We need better public-private commitment on prevention, but right now we are in crisis. We need solutions that enable sustainable, cost-effective programmes specialising in the treatment of obesity to be delivered at scale. If we can provide access to effective treatment for people living with obesity and give them the tools to sustain their weight loss, especially after medication, we have the opportunity to help billions of people improve their metabolic health and halt their progression on the spectrum of cardiometabolic disease at a total cost of care that works.
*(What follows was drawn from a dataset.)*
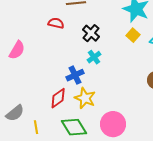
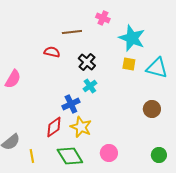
yellow square: (133, 35) -> (129, 64), turned -32
pink circle: (113, 124) -> (109, 153), size x0.7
Harnessing technology to help treat obesity

How can we deliver this care at scale? Increasingly, technology plays an important role in expanding access to care and enabling us to measure the relative impact of obesity medication and lifestyle intervention in the real world. By using a combination of GLP-1s and interventions in food quality, sleep, exercise and emotional health, we can treat root case biology, overcoming the set point, the body’s natural defense against losing weight. While patient adherence in the real world is never perfect, technology allows us to respond to individual needs and customise lifestyle changes to maximise efficacy; this can multiply, extend or even replace the effects of medication over time to reduce the total cost of care while sustaining outcomes. Once physiologic changes have been established, patients can be thoughtfully transitioned off these medications with the shifted biology and tools they need to sustain their progress going forward.

At this critical moment, we have the opportunity to control the spiralling costs of obesity and reduce its prevalence during our time and for future generations. By expanding access to effective care through the utilisation of telehealth services, novel GLP-1 medications and holistic intensive lifestyle intervention, we can change the way the world treats weight and secure better economic and health outcomes worldwide.